The difference in coverage is largely down to down to yield for each flow cell. But there are some subtle differences which become apparent. Compare the GPU and CPU coverage on the GridION. The GPU experiment had much lower yield, but the median read length was shorter. Similarly, the Linux GPU has very low yield, but also one of the best median read lengths we have seen. The take home here is that speed is everything for efficient read until experiments. The faster you can unblock reads you don’t wish to see, the better (and flushing your flow cell can help recover capacity). Thus the windows run shown here, at 17 Gb, uses brute force of yield to compensate for the longer reads observed. There is still room for tuning the windows based setup.
GridION MK1 GPU | GridION MK1 CPU | Linux GPU | Linux CPU | MacBook Pro CPU | Windows CPU | |
---|---|---|---|---|---|---|
Mean Read Length | 735.6 | 878.9 | 683.7 | 771.2 | 1085.0 | 1146.9 |
Median Read Length | 423.0 | 662.0 | 402.0 | 564.0 | 745.0 | 823.0 |
Yield | 9.08 Gb | 14.93 Gb | 5.90 Gb | 14.31 Gb | 14.03 Gb | 17.27 Gb |
Mean Coverage | 31.30 | 29.78 | 19.11 | 27.78 | 29.08 | 34.47 |
Coverage Std | 5.54 | 5.30 | 3.23 | 5.09 | 5.24 | 6.62 |
Flushes | 2 | 2 | 2 | 2 | 2 | 3 |
Hardware Requirements
To run everything from one laptop (or desktop) we recommend at least 16 Gb of RAM, 8 processing cores and an SSD. The processor needs to be one of intel i7 or Xeon.

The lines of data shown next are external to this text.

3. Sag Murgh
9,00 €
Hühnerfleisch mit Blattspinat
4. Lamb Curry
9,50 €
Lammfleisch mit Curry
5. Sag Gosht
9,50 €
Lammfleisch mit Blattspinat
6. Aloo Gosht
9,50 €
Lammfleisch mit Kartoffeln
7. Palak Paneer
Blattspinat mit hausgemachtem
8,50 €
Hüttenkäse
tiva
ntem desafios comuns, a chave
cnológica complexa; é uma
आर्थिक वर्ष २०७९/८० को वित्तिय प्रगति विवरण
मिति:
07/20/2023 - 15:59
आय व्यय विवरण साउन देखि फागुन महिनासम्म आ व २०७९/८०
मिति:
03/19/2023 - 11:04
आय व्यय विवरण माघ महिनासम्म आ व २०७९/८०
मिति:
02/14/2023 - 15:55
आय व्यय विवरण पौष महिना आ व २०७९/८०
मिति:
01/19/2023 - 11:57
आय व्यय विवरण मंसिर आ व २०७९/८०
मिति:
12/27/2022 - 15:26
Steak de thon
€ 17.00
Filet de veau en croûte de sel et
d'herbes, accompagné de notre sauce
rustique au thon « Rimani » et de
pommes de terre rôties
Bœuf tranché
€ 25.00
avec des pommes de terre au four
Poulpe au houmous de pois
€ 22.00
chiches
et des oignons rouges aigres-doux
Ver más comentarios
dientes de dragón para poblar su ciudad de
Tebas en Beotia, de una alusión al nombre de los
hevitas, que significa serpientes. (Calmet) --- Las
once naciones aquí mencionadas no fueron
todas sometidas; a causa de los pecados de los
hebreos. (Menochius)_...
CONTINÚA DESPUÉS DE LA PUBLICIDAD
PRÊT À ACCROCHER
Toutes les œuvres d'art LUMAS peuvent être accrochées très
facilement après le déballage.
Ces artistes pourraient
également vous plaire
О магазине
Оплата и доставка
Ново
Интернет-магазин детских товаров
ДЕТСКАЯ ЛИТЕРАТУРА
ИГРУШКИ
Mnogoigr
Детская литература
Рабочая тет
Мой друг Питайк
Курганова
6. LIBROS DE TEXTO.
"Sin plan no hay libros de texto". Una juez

ReadFish will use four cores for base calling and mapping an entire flow cell in real time, leaving the remainder of the CPU power for MinKNOW. We have not run on an infinite number of systems and your mileage may vary, but DeepNano-Blitz provides a number of different models that you can try.
Caveats
This branch of ReadFish is under development and provided as is for you to try out.
Currently this is only compatible with R9.4 data on DNA. This contrasts with Guppy ReadFish, which can handle RNA as well as DNA and any currently shipping flow cell type from ONT.
We have not yet implemented real-time base calling for the downstream reads - so any of our tools that look at base called reads to inform the choice of reads for sequencing will not currently work.
So how do I set this up?
To get started you will need to download the pre-built DeepNano-Blitz installers:
If you run into issues accessing or installing these, please contact us.
On Windows we use Windows Subsytem Linux (WSL) to run ReadFish. To setup WSL see the Microsoft documentation. Once this is installed you may need to install or upgrade the Python3 version to be one of 3.6, 3.7, or 3.8; now continue the install using the instructions for Linux.
Setup a virtual environment:
python3 -m venv venv
source ./venv/bin/activate
pip install --upgrade pip wheel
Install DeepNano-Blitz:
Choose the .whl
file corresponding to your OS and python version. E.g:
pip install deepnano2-0.1-cp36-cp36m-linux_x86_64.whl
Install ReadFish:
pip install git+https://github.com/nanoporetech/read_until_api@v3.0.0
pip install git+https://github.com/LooseLab/readfish@caller_refactor
# Install ont_pyguppy_client_lib that matches
# your guppy server version. E.G.
pip install ont_pyguppy_client_lib==4.0.11
Setting the CPU caller
To use DeepNano-Blitz for base calling the caller_settings
table in the
experiment TOML file must contain the network_type
parameter. For more
information on the available parameters see TOML.md.